Earlier this year, we proposed the debate “When brands become sacred symbols” http://www.morillas.com/en/blog-en/when-brands-become-sacred-symbols/, considering how brands are replacing the role of religion – in terms of belief, practice, rituals and iconography.
As the distinction between structures of power – religions, governments, brands, to name a few – continue to blur, we present the fitting sequel to that debate: what happens when religious icons become brands?
As Ad Age’s (http://adage.com/) columnist Auro Trini Castelli most rightly puts it: “While branding and religion may seem like topics that have nothing to do with each other, there is a precise correlation between religious icons and iconic brands: Both are culturally complex and visually simple.”
The interplay between the two is indeed intricate and layered, but can be defined according to the following two approaches: intentionality and coincidence.
Intentional branding around religious icons:
Let’s consider the Muslim crescent moon: The symbol of Islam, it marks the beginning and end of each month of the Islamic calendar. The crescent symbol can be plastered just about anywhere – calendars, posters, mosque websites – reaching a devote audience of almost 2 billion followers. That’s right, the Muslim consumer market is pegged at a whopping 1.8 billion people. An enormous and largely untapped sector that became reason enough for advertising mogul Ogilvy to open up its boutique agency Ogilvy Noor (www.ogilvynoor.com), a pioneering consulting service for marketers seeking to appeal to Muslim consumers.
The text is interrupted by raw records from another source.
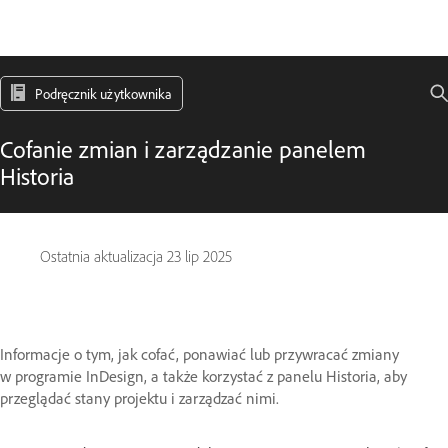
Podręcznik użytkownika
Cofanie zmian i zarządzanie panelem
Historia
Ostatnia aktualizacja
23 lip 2025
Informacje o tym, jak cofać, ponawiać lub przywracać zmiany
w programie InDesign, a także korzystać z panelu Historia, aby
przeglądać stany projektu i zarządzać nimi.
Their approach to Islamic branding:
“We believe that good Islamic branding practice, that is, branding that is friendly or compliant with Shariah principles, naturally embodies many of the values that global businesses are feeling the pressing need to communicate today. Values such as honesty, respect, accountability and understanding are core to the principles of Shariah and resonate deeply with Muslim consumers across the world.”
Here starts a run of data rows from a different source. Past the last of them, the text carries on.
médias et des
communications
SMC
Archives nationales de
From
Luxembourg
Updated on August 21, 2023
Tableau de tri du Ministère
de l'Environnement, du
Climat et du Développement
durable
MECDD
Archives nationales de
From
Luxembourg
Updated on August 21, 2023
For an Islamic celebration last year, the agency designed the crescent moon for a global mail out. Director of Ogilvy Noor commented that the moon as a symbol of Islamic identity is important yet must be used appropriately and within a relevant context:
“In creating visuals for Ramadan, and Muslims in general, creativity is vital. Don’t just follow the crowds in using the crescent. It’s fine if it’s appropriate, but it doesn’t work as shorthand for ‘reaching out to Muslims’. Muslim consumers are much smarter than that, and are looking for visual imagery that speaks to their values and aspirations.”
In the case of deliberate religious branding, the key is to master the way the symbol is used. Not to play into its role as an overused cliché but rather to create the right context around it, so that it strongly reinforces and inspires the values that it represents.
A casual coincidence:
From deliberation to just pure happenstance: What happens when a moon, cross or star just happens to appear on a brand? It becomes open to interpretation and, in some cases, controversy. Take the Chevrolet logo. It’s a bit of a stretch of the imagination, but nonetheless, the Chevy bowtie could be interpreted as a Christian cross. At least that’s what an Egyptian Sheikh believed. In fact, his reaction was so strong that he issued a fatwa that buying or even driving a Chevrolet is considered haram in Egypt because the American brand’s logo looks like the Christian cross.
Although the car brand’s logo actually has no traced origin, they are rumors that it was copied from the wallpaper of a French hotel room by creator of General Motor’s Billy Durant. Sound like Christian branding? Hardly. Not only does the icon contain zero connotations to Christianity, but neither do the values nor culture of the company adhere to a Christian thought practice.
Chevy is joined by thousands of other brand examples that have accidentally adopted religious iconography and, it turn, become controversial. Youth street brand Vans (http://www.vans.es/) has been considered anti-Semitic for the star icon on the soles of their shoes, while Jay Leno’s new crescent moon logo for the Tonight Show is under scrutiny for its Islamic implications. (http://new.pentagram.com/2014/02/new-work-the-tonight-show-starring-jimmy-fallon/).
Now although these brands are clearly not claiming any association with a religion, they certainly lure in plenty of attention and brand buzz. What distinguishes a powerful brand is one that extrapolates and identifies precisely what it stands for in relation to its icon, and to steer its positive and negative brand buzz into a coherent and clearly-linked brand narrative.
For examples, it’s hardly viable that Jay Leno’s tonight show will soar in ratings in the Muslim world simply because of its crescent moon, but it’s largely feasible that, if adhering its brand principles to, at least, a Christian cultural mindset, Chevrolet could become the proud symbol of a Christian households. That is powerful branding.